Pediatric Foot Services

Common Issues with Children’s Feet

We at Treasure Coast Podiatry Centre have specialized pediatric foot services to treat many of the common issues with children’s feet. Some common things we treat are:

Athlete’s Foot

Athlete’s foot is very common in children and is a skin infection caused by fungus. A fungal infection may occur on any part of the body; on the foot it is called athlete’s foot, or tinea pedis.

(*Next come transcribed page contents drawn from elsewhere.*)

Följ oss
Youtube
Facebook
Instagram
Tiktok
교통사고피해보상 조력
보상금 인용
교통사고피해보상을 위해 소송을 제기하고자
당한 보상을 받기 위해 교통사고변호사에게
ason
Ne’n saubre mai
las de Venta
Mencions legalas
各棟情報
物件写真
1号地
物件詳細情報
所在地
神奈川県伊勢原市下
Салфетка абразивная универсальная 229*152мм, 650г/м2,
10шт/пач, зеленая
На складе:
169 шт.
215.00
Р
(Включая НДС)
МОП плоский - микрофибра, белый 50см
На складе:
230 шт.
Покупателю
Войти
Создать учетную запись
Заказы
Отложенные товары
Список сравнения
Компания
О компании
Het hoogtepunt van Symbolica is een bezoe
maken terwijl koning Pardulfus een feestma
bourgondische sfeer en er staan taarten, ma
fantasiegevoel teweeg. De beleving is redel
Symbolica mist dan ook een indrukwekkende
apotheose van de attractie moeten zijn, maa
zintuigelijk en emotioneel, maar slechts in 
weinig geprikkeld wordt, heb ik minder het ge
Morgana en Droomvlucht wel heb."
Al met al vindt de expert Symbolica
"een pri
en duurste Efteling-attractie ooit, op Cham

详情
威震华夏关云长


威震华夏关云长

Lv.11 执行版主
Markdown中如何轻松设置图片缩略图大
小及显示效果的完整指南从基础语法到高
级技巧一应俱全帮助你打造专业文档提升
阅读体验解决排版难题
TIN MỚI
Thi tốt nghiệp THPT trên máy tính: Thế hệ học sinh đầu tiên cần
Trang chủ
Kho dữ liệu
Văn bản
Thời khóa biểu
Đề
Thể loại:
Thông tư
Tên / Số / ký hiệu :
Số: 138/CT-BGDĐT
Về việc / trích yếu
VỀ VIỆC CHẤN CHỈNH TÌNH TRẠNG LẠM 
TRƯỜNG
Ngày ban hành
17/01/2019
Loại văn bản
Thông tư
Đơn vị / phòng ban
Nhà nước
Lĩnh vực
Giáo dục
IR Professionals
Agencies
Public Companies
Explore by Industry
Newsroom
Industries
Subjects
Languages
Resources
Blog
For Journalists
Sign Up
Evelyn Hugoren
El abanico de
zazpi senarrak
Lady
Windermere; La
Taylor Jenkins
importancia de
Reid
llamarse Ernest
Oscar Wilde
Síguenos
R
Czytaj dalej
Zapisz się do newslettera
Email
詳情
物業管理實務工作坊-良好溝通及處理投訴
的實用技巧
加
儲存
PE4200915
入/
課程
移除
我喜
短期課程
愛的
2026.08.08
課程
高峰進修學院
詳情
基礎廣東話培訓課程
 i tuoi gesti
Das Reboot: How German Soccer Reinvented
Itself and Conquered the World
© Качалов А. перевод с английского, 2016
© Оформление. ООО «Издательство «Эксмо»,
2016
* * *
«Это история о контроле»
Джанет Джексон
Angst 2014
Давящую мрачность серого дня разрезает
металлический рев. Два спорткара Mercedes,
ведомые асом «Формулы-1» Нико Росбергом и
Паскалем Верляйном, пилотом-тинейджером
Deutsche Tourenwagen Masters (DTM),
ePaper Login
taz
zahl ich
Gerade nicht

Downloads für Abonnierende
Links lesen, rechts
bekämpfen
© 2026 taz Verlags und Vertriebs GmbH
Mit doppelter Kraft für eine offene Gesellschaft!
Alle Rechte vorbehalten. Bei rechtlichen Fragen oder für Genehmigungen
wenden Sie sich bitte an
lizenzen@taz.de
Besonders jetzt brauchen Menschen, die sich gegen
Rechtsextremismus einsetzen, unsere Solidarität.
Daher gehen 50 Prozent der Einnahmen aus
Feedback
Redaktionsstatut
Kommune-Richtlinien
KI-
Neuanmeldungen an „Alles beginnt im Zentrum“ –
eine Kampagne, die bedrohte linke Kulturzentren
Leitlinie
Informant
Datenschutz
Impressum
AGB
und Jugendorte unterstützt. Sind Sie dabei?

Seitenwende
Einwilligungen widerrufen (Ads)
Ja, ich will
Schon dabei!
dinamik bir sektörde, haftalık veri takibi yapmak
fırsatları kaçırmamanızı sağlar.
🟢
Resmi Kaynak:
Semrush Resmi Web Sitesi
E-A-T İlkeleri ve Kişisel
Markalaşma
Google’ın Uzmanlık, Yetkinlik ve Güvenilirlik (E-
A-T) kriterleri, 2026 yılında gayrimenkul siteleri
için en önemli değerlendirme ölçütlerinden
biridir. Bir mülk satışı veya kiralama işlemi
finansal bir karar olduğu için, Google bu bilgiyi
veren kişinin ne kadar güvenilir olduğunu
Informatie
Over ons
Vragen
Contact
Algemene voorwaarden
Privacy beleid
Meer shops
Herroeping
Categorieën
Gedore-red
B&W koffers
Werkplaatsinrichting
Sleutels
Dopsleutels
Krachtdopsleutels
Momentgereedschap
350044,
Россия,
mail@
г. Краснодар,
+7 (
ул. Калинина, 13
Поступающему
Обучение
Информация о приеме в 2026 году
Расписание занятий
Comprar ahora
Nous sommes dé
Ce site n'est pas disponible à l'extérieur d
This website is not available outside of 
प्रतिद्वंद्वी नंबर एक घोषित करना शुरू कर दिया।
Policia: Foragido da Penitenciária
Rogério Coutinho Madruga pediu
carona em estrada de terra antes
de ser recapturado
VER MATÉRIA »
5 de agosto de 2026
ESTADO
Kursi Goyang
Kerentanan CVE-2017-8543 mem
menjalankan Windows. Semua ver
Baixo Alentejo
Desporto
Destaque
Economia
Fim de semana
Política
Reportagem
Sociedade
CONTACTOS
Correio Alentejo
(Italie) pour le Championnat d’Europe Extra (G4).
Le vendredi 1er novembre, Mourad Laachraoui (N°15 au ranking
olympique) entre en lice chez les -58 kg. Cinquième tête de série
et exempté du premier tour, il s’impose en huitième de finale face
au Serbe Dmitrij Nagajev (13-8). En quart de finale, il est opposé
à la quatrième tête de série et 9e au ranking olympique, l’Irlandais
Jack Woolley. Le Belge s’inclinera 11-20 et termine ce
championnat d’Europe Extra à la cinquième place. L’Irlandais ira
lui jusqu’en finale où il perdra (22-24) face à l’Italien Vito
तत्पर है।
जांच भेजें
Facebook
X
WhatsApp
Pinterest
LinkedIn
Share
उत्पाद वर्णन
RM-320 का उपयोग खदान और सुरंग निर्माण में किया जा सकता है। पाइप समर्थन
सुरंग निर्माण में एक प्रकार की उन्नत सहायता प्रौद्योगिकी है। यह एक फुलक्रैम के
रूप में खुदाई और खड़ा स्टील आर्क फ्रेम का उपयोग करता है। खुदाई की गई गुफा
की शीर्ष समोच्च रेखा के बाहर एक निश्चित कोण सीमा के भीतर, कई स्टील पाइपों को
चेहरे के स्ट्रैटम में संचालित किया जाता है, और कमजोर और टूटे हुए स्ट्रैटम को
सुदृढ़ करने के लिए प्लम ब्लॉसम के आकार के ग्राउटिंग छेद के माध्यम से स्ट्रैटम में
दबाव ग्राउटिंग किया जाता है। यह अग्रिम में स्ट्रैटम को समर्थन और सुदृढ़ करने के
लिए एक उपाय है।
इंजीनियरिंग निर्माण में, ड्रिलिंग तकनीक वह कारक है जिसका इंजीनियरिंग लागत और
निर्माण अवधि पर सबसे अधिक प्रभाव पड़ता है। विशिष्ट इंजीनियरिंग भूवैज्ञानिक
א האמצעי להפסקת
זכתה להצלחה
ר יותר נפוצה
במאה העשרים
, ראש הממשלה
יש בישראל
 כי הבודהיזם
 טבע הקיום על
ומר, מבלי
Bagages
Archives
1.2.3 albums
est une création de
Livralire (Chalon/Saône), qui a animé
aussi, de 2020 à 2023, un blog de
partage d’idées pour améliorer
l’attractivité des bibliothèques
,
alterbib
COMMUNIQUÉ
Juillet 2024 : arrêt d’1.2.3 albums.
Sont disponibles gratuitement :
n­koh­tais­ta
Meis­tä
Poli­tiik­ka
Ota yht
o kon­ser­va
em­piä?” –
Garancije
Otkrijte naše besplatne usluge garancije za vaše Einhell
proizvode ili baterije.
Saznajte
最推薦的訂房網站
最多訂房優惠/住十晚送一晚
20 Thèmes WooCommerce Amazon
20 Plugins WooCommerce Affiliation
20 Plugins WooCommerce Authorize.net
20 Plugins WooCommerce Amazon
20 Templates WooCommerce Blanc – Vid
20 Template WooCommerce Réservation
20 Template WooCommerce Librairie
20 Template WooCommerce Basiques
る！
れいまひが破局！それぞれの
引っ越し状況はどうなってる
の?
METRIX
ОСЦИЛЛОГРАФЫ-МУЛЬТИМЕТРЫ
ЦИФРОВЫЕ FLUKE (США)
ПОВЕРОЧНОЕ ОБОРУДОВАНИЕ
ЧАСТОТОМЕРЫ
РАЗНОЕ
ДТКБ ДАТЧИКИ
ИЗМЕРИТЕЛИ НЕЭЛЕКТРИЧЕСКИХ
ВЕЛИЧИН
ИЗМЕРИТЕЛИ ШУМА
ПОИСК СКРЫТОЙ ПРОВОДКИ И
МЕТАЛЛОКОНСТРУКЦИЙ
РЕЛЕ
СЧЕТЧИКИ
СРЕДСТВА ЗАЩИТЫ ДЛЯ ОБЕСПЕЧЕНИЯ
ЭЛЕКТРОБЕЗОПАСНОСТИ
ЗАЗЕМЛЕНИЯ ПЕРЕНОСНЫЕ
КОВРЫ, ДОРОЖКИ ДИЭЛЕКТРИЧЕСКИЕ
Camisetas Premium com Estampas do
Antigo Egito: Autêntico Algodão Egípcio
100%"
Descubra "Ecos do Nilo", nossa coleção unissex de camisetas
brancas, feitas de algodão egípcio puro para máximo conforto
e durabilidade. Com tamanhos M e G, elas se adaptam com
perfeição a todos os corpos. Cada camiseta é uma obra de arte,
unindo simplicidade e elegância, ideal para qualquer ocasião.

Fungus commonly attacks the feet because it thrives in a dark, moist, warm environment such as a shoe.

Fungal infections are more common in warm weather when feet tend to sweat more. Fungus thrives in damp areas such as swimming pools, showers, and locker rooms. Athletes commonly have sweaty feet and use the facilities where fungus is commonly found, thus the term “athlete’s foot.”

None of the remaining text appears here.